BigQuery Omni accesses Blob Storage data through connections. BigQuery Omni supports Azure workload identity federation. BigQuery Omni support of Azure workload identity federation lets you grant access for an Azure application in your tenant to a Google service account. There are no application client secrets to be managed by you or Google.
After you create a BigQuery Azure connection, you can either query the Blob Storage data or export query results to Blob Storage.
Before you begin
Ensure that you have created the following resources:
A Google Cloud project with BigQuery Connection API enabled.
If you are on the capacity-based pricing model, then ensure that you have enabled BigQuery Reservation API for your project. For information about pricing, see BigQuery Omni pricing.

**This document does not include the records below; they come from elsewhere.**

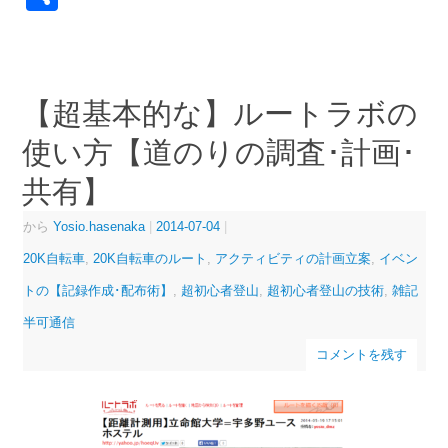
有
【超基本的な】ルートラボの
使い方【道のりの調査･計画･
共有】
から
Yosio.hasenaka
|
2014-07-04
|
20K自転車
,
20K自転車のルート
,
アクティビティの計画立案
,
イベン
トの【記録作成･配布術】
,
超初心者登山
,
超初心者登山の技術
,
雑記
半可通信
コメントを残す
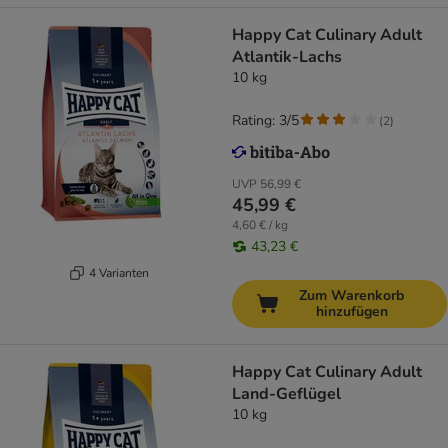
Happy Cat Culinary Adult
Atlantik-Lachs
10 kg
Rating: 3/5
(
2
)
UVP
56,99 €
45,99 €
4,60 € / kg
43,23 €
4 Varianten
Zum Warenkorb
hinzufügen
Happy Cat Culinary Adult
Land-Geflügel
10 kg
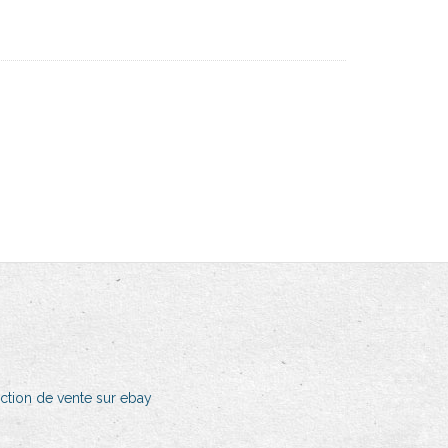
iction de vente sur ebay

An Azure tenant with an Azure subscription.
An Azure Storage account that meets the following specifications:
It's a general-purpose V2 account or a Blob Storage account.
It uses a hierarchical namespace. For more information, see Create a storage account to use with Azure Data Lake Storage Gen2.
Data is populated in one of the supported formats.
Data is in the
azure-eastus2
region.
Required roles
-
To get the permissions that you need to create a connection to access Azure Blob Storage data, ask your administrator to grant you the BigQuery Connection Admin (
roles/bigquery.connectionAdmin
) IAM role on the project. For more information about granting roles, see Manage access to projects, folders, and organizations.You might also be able to get the required permissions through custom roles or other predefined roles.
-
Ensure that you have the following Azure IAM permissions on your tenant:
Application.ReadWrite.All
AppRoleAssignment.ReadWrite.All
Quotas
For more information about quotas, see BigQuery Connection API.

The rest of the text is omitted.